# Truma Heating/Hot Water Drain Valve



## Sharon the Cat (Nov 21, 2013)

We have one of these, the valve was held closed by a cable tie when we got it. When the weather turned colder we took the cable tie off. When we went to drain down the system a couple of days later the whole water tank was empty.

Extracts from manual:

If the temperature at the safety/drain valve is less than 4°C, the water contents may discharge on its own accord if the appliance is not in operation (also if there is a failure)!
Without heater operation, the safety/drain valve can only be closed again at temperatures above 8°C!

I thought this was designed to empty the contents of the boiler only. Have I got it wrong and when the boiler empties the whole fresh water tank will eventually empty out as well?

If this is the case I suppose we need to keep the cable tie on when using the van but remove it when we park it up in winter???

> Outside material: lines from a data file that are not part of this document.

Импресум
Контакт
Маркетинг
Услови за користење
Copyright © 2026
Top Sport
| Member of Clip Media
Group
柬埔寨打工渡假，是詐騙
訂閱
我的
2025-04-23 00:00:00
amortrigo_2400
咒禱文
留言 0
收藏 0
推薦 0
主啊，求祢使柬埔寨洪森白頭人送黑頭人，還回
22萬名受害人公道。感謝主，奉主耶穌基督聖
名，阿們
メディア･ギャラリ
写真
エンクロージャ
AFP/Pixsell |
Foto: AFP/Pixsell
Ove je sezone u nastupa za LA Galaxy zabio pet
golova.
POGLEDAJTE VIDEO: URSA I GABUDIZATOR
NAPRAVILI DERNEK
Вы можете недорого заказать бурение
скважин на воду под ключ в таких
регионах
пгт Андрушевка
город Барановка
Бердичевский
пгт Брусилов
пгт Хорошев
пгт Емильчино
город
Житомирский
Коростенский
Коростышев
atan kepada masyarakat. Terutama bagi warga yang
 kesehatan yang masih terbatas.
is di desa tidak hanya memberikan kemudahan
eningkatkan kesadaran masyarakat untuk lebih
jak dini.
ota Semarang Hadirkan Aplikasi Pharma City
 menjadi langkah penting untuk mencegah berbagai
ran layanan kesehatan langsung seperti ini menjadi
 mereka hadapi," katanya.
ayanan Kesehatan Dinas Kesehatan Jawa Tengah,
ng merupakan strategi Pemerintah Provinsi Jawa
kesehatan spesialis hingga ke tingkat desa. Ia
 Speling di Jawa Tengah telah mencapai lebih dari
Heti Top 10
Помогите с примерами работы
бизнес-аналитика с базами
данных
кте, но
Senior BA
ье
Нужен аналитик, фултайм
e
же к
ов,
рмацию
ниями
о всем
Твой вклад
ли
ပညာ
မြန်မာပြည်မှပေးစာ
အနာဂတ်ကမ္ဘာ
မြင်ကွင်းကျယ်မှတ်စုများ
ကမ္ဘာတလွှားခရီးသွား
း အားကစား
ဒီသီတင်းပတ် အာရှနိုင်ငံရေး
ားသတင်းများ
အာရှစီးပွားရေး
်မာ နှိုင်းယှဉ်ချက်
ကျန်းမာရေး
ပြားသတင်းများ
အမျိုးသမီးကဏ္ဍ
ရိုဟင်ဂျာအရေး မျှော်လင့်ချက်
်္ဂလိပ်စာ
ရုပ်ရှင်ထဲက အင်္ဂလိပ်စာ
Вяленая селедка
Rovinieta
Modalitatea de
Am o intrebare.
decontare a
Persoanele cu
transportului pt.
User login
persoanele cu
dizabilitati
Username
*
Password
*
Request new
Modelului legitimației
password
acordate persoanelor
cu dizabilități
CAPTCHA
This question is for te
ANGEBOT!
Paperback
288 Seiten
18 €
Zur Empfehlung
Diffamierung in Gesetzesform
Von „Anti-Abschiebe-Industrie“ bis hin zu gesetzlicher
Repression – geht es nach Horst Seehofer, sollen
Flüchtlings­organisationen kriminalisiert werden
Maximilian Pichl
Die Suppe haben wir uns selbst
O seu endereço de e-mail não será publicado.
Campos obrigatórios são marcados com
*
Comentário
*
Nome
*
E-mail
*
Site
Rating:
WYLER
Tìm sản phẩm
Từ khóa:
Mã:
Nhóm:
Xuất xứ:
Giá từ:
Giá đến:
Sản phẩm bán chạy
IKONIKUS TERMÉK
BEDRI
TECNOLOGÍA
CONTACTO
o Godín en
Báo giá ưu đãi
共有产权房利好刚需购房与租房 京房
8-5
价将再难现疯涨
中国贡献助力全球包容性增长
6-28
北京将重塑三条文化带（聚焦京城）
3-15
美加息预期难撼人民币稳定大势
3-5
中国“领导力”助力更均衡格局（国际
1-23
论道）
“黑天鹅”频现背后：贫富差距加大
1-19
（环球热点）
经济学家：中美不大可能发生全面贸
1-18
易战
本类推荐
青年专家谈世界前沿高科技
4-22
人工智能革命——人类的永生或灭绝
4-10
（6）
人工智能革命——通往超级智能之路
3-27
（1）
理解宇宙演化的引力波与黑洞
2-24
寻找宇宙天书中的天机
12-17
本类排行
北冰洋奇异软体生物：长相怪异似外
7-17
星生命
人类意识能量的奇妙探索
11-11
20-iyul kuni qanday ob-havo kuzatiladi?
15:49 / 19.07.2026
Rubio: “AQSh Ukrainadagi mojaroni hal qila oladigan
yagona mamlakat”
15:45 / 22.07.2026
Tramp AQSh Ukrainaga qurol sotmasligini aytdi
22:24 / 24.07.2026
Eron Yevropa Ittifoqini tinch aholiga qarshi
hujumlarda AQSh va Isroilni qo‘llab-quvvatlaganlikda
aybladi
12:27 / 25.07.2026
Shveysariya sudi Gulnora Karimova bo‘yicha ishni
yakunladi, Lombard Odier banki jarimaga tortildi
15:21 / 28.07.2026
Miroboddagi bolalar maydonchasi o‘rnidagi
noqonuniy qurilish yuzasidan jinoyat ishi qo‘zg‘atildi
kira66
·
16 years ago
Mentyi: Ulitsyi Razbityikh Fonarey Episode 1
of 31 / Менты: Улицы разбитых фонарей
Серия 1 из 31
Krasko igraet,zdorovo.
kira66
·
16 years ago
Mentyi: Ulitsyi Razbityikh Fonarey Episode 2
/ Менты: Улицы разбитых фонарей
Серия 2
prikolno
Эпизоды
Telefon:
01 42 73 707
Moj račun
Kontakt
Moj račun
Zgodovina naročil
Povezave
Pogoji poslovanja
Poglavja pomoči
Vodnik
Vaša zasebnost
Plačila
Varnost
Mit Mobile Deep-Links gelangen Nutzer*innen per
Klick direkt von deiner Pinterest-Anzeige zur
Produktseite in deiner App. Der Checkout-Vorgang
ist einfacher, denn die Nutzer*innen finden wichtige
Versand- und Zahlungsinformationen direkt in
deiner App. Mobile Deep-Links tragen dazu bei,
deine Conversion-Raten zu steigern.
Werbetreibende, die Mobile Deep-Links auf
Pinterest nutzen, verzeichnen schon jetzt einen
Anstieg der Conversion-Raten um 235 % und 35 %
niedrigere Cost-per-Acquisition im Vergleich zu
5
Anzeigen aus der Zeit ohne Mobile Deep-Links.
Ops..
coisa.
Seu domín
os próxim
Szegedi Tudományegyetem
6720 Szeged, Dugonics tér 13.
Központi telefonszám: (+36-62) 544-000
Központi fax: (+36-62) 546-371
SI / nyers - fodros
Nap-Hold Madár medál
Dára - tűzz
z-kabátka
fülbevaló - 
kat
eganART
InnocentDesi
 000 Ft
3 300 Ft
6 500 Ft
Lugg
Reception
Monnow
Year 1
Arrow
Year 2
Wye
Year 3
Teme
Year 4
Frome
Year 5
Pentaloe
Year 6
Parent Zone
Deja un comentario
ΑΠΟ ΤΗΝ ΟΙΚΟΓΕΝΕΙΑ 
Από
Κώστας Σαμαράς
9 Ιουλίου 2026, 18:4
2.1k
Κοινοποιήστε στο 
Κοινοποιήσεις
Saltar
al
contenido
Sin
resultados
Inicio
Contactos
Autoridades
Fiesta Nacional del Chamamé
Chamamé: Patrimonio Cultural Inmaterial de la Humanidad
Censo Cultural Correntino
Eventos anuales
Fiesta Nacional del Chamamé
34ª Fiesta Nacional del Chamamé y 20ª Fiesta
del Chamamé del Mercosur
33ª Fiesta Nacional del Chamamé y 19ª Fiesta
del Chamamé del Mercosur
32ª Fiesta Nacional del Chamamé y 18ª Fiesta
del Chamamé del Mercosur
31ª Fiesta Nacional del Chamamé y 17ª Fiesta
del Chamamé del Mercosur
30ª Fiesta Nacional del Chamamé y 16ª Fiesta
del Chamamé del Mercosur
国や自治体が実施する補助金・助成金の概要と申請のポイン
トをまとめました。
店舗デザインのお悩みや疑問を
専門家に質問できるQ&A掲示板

I want to get this right because we are in the van tomorrow night & the temperature will definitely drop below 4°C outside. I don't want to wake up to no water for the kettle & no flush.


----------



## Siimplyloco (Nov 21, 2013)

Sharon the Cat said:


> We have one of these, the valve was held closed by a cable tie when we got it. When the weather turned colder we took the cable tie off. When we went to drain down the system a couple of days later the whole water tank was empty.
> 
> Extracts from manual:
> 
> ...



By a remarkable coincidence, this happened to us the first time we tried the boiler out. The fresh water tank empties through that valve as soon as the pump is activated by turning any tap. We went straight back to Viscount and they told us it was a common problem. They fixed it shut with tie wraps for our weekend tryout trip, and they have now fitted a manual valve.
John


----------



## dave and mary (Nov 21, 2013)

Can not understand why you need a cable tie on the tap, but yes when you empty the boiler it will also empty the water holding tank., as when you open the tap you are realising the presser in the system. We find that when we are using the van ( actually living in it ) have never had a problem with it freezing up but on our return home we always drain boiler and holding tank and open all taps so it can drain.

Well that is with our system.


   :drive:    :drive:


----------



## Sharon the Cat (Nov 21, 2013)

dave and mary said:


> Can not understand why you need a cable tie on the tap



The dealer said the cable tie was there to stop it draining accidentally.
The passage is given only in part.